(8 years, 6 months ago)
Commons ChamberI will not detain the House for long, as it has been a long day. I just want to remind the House that in this place it has consistently been the Liberal Democrats who have called for a proper reform of the party funding system. We have done that fairly and equitably, looking at the issues relating to funding from big business and from wealthy private donors, as well as the issues with trade union funding. It has been frustrating, even in my 11 years in Parliament, that that has been frustrated at times by the Conservative party and at times by the Labour party, with both acting in their own self-interest, seeking to preserve their own sources of funding while seeking to deal with the other’s. The Bill is still clearly doing that today and it is the wrong approach.
I accept the hon. Gentleman’s point, but his party is not clean on this, given the money it accepted from Brown, who was found to be a fraud. So I do not think the hon. Gentleman should be lecturing others about transparency in party funding.
I respect the hon. Gentleman, but that is a poor comment, given that I am talking about the party funding system. As he knows full well, issues have arisen for all parties with various donations that were accepted in a reasonable way and later found to have question marks about them. That is one reason we need to deal with this, but it is about the system and so his comments do him no favours on this occasion.
I warmly welcome the sentiments expressed by the hon. Member for Edinburgh East (Tommy Sheppard), another Member of a party outside the two-party system that we have had in the past, but which is now gone in British politics. He said that although it is right that trade unions use their funding for political campaigning to stand up for the rights of their workers and important rights for British people, that is not the same thing as simply funnelling money to the Labour party to win elections.
I have a very interesting perspective on the matter. During my first five years as the proud, new, and perhaps in some ways slightly naive MP for Leeds North West, I found myself courted regularly by my local trade unions. I got on with them very well. As for their agenda, they told me consistently how disgusted they were with what Tony Blair’s new Labour Government were doing to workers’ rights and trade unions, and sought my Liberal Democrat support. I was only too happy to give that support, and to work with them.
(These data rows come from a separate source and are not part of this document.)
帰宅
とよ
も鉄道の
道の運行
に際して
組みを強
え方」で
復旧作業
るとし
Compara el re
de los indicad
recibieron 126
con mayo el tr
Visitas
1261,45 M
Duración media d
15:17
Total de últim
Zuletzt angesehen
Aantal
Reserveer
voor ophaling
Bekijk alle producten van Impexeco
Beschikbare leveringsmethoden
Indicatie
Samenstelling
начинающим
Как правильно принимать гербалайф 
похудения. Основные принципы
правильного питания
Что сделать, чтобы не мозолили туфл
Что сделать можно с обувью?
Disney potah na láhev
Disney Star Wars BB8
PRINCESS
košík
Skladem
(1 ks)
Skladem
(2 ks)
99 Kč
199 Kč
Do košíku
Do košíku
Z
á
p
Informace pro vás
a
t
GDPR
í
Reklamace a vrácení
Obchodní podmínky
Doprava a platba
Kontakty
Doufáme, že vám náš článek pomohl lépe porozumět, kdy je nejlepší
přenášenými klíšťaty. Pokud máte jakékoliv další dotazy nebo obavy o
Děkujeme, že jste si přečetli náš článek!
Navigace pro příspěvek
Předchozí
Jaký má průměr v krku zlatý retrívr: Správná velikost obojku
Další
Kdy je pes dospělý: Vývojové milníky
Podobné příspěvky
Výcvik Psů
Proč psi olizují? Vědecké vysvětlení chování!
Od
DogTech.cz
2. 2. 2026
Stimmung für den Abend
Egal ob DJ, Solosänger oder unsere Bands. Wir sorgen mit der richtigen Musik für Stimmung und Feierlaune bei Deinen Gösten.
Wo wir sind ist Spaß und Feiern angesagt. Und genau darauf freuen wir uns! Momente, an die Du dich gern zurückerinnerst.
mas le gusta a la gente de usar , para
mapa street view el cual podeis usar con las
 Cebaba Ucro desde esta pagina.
I subsequently became lead member of Leeds City Council, and had direct and very strong relationships with my local trade union representatives—but then came the 2010 general election, and despite all that, and despite their disdain for Tony Blair and new Labour, they paid for billboards to go up in my constituency saying “Please vote for your local new Labour candidate”. That is not what I think hard-working trade union members paying into a political fund expect, and I think that it should be looked into by the trade union movement and by the Labour party.
Ultimately, we need to move to a system of transparency. I agree with the hon. Member for North Durham (Mr Jones) in one respect: he made the sensible point that we should be doing all this together rather than through what is clearly a cynical Bill, and indeed a cynical attack on the main source of funding for the Labour party. I do not support that, although I have spoken of the need for a greater differential between funds for the Labour party and funds for political campaigns that may, from time to time, be supported by other parties—indeed, potentially all parties, and even Conservative Back Benchers.
We also need more transparency when it comes to the very shady organisations that funnel money from companies and private donors and pass it on without always revealing who those donors are. That arrangement is clearly unacceptable and needs to be reformed, but, again, all of us—all the parties in the House—must reform it together. The Bill does not provide for that, but we will continue to do it.
I am proud that it was the Liberal Democrats who pushed for a House of Lords Select Committee to lead recommendations on party funding reform, and that it was that Committee which twisted the Government’s arm so that they came up with these U-turns. We think that that is sensible, as it saves the trade unions the clearly unfair and unnecessary administrative burden of having to contact all their existing members who signed up on the existing basis.
I look forward to continuing this discussion in the right place and in the right framework—not in the context of this divisive Bill, but in the context of proper cross-party discussions about how we can finally, and properly, reform party funding as a whole. We will participate fully in those discussions, and we look forward to working with Members in all parts of the House.
Lords amendment 1 agreed to.
Lords amendments 3 to 6 agreed to.
Lords amendments 7 and 8 disagreed to.
Government amendments (k) to (p) made in lieu of Lords amendments 7 and 8.
Lords amendments 9 to 16 and 18 to 29 agreed to.